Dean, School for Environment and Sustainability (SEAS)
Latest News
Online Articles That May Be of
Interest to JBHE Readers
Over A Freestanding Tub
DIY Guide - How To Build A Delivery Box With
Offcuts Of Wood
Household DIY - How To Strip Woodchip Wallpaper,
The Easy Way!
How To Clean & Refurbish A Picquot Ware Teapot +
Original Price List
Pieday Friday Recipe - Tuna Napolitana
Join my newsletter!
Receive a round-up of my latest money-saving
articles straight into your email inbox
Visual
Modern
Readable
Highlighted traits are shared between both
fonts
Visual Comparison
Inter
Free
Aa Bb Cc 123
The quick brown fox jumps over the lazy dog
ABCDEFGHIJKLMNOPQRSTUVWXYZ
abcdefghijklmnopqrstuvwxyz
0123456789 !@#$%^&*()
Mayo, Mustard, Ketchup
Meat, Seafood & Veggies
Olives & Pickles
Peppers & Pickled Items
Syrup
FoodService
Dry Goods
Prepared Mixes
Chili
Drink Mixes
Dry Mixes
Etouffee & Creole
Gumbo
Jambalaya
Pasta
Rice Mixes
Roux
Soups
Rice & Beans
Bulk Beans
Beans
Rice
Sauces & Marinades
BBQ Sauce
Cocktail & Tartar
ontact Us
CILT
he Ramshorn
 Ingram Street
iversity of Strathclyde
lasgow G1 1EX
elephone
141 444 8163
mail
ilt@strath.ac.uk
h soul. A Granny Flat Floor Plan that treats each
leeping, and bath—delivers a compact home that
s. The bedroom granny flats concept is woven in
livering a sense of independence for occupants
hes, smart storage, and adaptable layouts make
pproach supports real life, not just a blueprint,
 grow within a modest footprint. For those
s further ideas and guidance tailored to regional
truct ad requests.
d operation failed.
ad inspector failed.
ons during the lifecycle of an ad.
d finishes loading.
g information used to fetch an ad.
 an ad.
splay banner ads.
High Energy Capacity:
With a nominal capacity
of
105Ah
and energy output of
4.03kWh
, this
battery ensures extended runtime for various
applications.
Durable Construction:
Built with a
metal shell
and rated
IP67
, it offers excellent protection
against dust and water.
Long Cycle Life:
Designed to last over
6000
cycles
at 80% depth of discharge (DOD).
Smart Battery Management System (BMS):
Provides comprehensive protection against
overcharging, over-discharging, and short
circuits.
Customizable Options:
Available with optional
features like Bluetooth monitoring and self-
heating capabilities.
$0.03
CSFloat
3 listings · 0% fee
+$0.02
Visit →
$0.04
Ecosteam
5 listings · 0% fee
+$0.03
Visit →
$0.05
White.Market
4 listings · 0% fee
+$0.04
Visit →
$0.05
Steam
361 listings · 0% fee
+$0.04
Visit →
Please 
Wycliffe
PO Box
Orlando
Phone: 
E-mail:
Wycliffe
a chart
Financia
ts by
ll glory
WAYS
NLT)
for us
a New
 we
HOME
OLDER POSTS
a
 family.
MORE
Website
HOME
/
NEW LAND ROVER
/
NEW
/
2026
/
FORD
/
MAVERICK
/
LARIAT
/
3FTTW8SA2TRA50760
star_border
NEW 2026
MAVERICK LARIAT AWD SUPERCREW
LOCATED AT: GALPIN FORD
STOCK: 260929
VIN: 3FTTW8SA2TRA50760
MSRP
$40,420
------------------------------------
*Exercise goal*: Would you set down all of the entries again, word for word?

*Worked solution*:
Dean, School for Environment and Sustainability (SEAS)
Latest News
Online Articles That May Be of
Interest to JBHE Readers
Over A Freestanding Tub
DIY Guide - How To Build A Delivery Box With
Offcuts Of Wood
Household DIY - How To Strip Woodchip Wallpaper,
The Easy Way!
How To Clean & Refurbish A Picquot Ware Teapot +
Original Price List
Pieday Friday Recipe - Tuna Napolitana
Join my newsletter!
Receive a round-up of my latest money-saving
articles straight into your email inbox
Visual
Modern
Readable
Highlighted traits are shared between both
fonts
Visual Comparison
Inter
Free
Aa Bb Cc 123
The quick brown fox jumps over the lazy dog
ABCDEFGHIJKLMNOPQRSTUVWXYZ
abcdefghijklmnopqrstuvwxyz
0123456789 !@#$%^&*()
Mayo, Mustard, Ketchup
Meat, Seafood & Veggies
Olives & Pickles
Peppers & Pickled Items
Syrup
FoodService
Dry Goods
Prepared Mixes
Chili
Drink Mixes
Dry Mixes
Etouffee & Creole
Gumbo
Jambalaya
Pasta
Rice Mixes
Roux
Soups
Rice & Beans
Bulk Beans
Beans
Rice
Sauces & Marinades
BBQ Sauce
Cocktail & Tartar
ontact Us
CILT
he Ramshorn
 Ingram Street
iversity of Strathclyde
lasgow G1 1EX
elephone
141 444 8163
mail
ilt@strath.ac.uk
h soul. A Granny Flat Floor Plan that treats each
leeping, and bath—delivers a compact home that
s. The bedroom granny flats concept is woven in
livering a sense of independence for occupants
hes, smart storage, and adaptable layouts make
pproach supports real life, not just a blueprint,
 grow within a modest footprint. For those
s further ideas and guidance tailored to regional
truct ad requests.
d operation failed.
ad inspector failed.
ons during the lifecycle of an ad.
d finishes loading.
g information used to fetch an ad.
 an ad.
splay banner ads.
High Energy Capacity:
With a nominal capacity
of
105Ah
and energy output of
4.03kWh
, this
battery ensures extended runtime for various
applications.
Durable Construction:
Built with a
metal shell
and rated
IP67
, it offers excellent protection
against dust and water.
Long Cycle Life:
Designed to last over
6000
cycles
at 80% depth of discharge (DOD).
Smart Battery Management System (BMS):
Provides comprehensive protection against
overcharging, over-discharging, and short
circuits.
Customizable Options:
Available with optional
features like Bluetooth monitoring and self-
heating capabilities.
$0.03
CSFloat
3 listings · 0% fee
+$0.02
Visit →
$0.04
Ecosteam
5 listings · 0% fee
+$0.03
Visit →
$0.05
White.Market
4 listings · 0% fee
+$0.04
Visit →
$0.05
Steam
361 listings · 0% fee
+$0.04
Visit →
Please 
Wycliffe
PO Box
Orlando
Phone: 
E-mail:
Wycliffe
a chart
Financia
ts by
ll glory
WAYS
NLT)
for us
a New
 we
HOME
OLDER POSTS
a
 family.
MORE
Website
HOME
/
NEW LAND ROVER
/
NEW
/
2026
/
FORD
/
MAVERICK
/
LARIAT
/
3FTTW8SA2TRA50760
star_border
NEW 2026
MAVERICK LARIAT AWD SUPERCREW
LOCATED AT: GALPIN FORD
STOCK: 260929
VIN: 3FTTW8SA2TRA50760
MSRP
$40,420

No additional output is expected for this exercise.